:: What the task requires ::
Using the records below, copy exactly the part that opens with the line holding "Did you miss your" and closes with the line holding "agree to all terms.", minus the pictures.

Extracted data entries:
····················

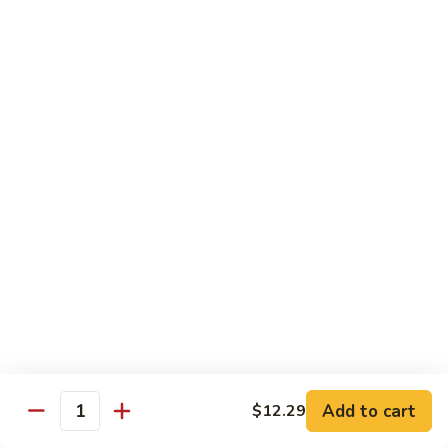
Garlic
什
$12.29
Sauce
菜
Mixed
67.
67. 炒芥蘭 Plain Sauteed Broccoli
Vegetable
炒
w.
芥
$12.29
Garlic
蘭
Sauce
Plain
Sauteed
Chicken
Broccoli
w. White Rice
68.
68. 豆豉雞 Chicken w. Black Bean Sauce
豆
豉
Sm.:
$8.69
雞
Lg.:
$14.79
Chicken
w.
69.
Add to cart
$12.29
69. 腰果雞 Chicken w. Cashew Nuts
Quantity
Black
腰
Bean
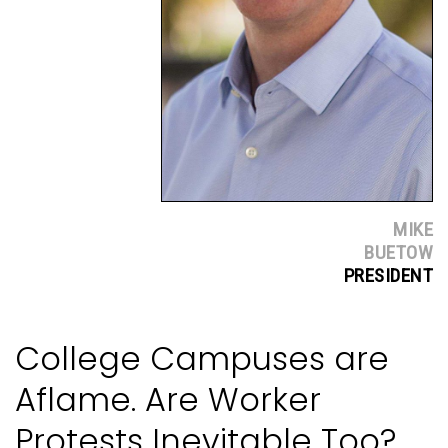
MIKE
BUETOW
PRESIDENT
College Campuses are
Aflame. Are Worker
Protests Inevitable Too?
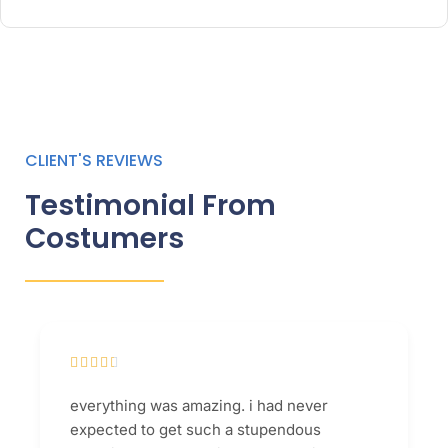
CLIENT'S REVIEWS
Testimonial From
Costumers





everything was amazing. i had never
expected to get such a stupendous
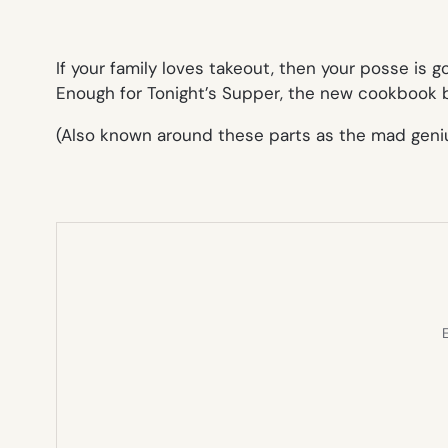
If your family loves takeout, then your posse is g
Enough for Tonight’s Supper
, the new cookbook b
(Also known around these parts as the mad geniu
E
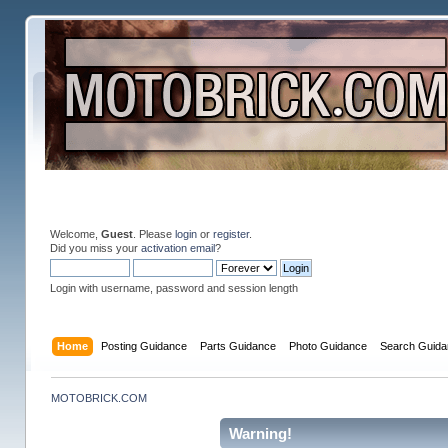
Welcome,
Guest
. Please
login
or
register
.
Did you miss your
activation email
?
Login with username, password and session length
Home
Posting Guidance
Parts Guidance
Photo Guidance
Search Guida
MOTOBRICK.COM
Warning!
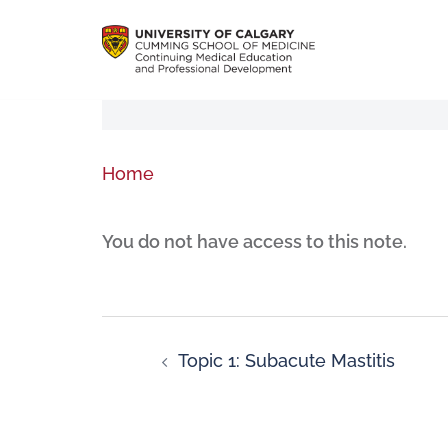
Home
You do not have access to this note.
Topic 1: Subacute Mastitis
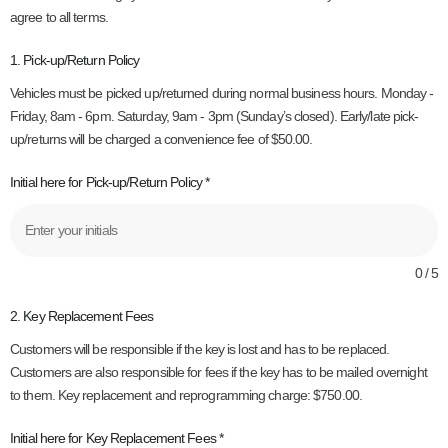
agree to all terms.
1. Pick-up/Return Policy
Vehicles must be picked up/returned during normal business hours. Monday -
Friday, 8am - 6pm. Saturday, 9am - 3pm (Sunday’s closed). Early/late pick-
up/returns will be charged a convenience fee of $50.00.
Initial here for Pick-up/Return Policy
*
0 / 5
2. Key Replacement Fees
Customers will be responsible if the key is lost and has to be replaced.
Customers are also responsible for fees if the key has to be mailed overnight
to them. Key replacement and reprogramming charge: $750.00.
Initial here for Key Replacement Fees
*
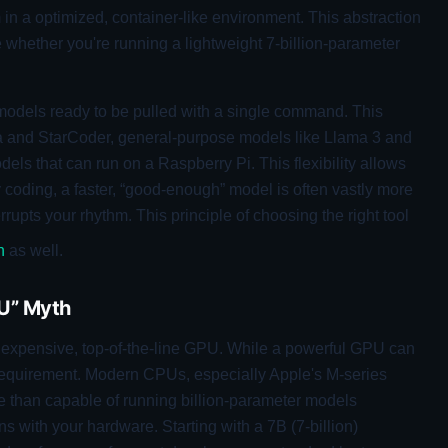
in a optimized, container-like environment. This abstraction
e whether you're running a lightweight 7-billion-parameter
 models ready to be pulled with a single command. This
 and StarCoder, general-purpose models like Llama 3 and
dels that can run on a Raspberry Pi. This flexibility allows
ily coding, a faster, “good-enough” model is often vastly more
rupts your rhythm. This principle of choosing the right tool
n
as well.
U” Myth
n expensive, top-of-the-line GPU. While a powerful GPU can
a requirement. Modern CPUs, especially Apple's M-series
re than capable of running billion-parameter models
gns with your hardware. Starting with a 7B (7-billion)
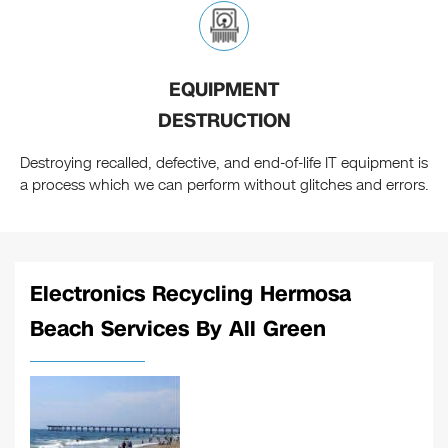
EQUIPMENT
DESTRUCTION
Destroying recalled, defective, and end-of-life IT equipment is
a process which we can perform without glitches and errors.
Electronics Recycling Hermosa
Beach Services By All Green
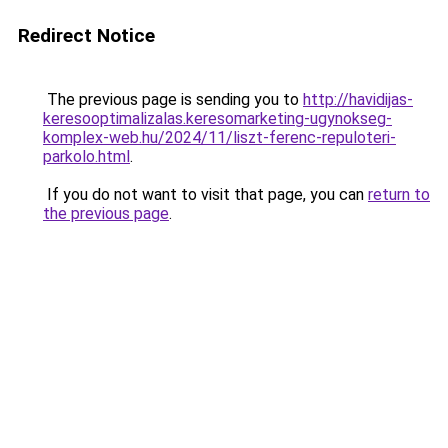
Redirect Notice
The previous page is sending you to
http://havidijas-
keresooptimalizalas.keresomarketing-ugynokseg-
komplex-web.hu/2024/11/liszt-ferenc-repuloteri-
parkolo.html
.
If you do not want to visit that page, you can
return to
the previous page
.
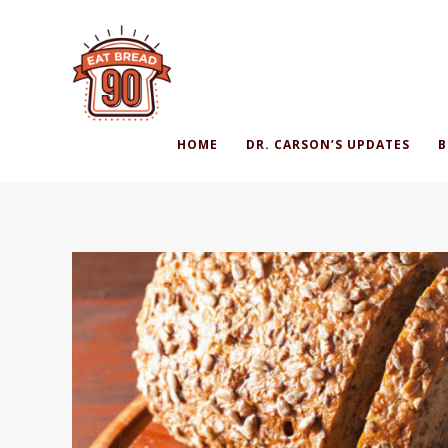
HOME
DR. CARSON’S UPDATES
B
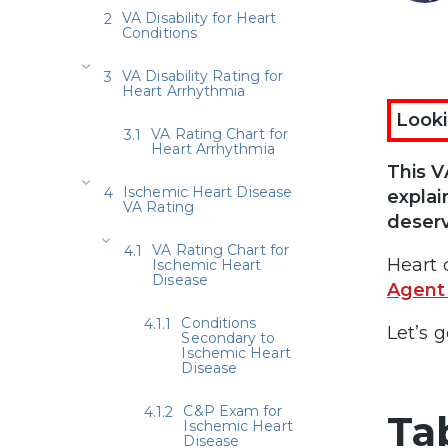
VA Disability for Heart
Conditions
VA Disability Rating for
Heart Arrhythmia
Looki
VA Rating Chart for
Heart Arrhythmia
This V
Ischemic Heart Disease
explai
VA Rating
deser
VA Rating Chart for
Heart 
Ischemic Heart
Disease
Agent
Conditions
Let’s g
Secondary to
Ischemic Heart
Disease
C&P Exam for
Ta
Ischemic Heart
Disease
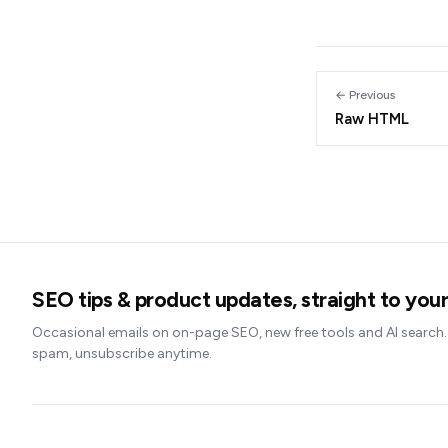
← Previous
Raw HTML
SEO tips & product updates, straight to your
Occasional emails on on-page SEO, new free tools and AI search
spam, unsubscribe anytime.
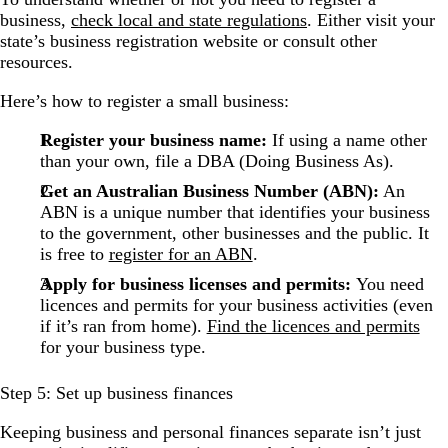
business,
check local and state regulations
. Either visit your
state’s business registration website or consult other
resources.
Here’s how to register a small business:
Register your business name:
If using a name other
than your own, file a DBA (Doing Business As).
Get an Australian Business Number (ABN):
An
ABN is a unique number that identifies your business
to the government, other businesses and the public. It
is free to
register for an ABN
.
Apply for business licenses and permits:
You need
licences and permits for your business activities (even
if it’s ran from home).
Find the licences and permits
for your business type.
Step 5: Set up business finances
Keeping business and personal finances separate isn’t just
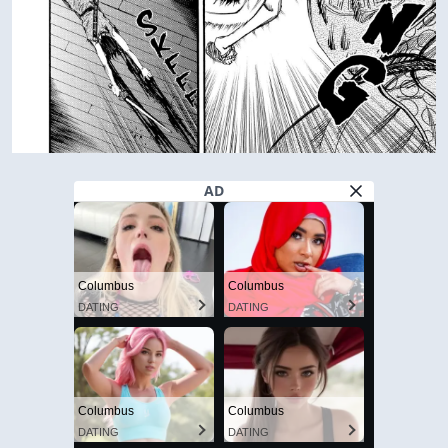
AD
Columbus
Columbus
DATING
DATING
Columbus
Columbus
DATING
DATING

····················

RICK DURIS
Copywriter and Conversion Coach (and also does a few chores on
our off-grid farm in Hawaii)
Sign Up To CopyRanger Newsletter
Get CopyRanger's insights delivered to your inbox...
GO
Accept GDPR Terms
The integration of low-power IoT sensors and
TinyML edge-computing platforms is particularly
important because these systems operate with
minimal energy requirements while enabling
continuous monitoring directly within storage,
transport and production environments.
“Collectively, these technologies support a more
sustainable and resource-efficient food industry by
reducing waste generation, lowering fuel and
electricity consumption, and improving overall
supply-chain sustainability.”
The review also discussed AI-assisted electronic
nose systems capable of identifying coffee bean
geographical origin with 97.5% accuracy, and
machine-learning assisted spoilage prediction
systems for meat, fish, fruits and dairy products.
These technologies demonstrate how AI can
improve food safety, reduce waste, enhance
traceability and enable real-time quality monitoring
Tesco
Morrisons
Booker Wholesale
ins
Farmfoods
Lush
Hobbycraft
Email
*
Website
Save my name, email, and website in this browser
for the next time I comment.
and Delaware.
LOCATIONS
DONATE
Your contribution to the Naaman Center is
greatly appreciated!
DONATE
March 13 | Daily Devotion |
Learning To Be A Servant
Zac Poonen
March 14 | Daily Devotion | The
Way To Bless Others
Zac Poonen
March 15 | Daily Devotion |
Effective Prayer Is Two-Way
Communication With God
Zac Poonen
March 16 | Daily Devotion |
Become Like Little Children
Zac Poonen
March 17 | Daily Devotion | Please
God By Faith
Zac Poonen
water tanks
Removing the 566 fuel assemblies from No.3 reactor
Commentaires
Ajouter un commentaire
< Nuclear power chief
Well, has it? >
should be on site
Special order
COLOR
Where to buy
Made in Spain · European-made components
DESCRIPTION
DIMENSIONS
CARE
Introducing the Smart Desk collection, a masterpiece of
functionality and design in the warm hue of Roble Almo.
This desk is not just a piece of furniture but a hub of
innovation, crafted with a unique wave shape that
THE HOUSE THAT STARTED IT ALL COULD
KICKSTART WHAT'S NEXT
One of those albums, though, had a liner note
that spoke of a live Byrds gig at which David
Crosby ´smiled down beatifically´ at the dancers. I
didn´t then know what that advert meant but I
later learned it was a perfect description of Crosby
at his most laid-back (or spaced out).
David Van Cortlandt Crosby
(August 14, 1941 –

····················

:: Finished task ::
Did you miss your
activation email
?
Login with username, password and session length
Home
Posting Guidance
Parts Guidance
Photo Guidance
Search Guida
MOTOBRICK.COM
Warning!
Home
You do not have access to this note.
Topic 1: Subacute Mastitis
agree to all terms.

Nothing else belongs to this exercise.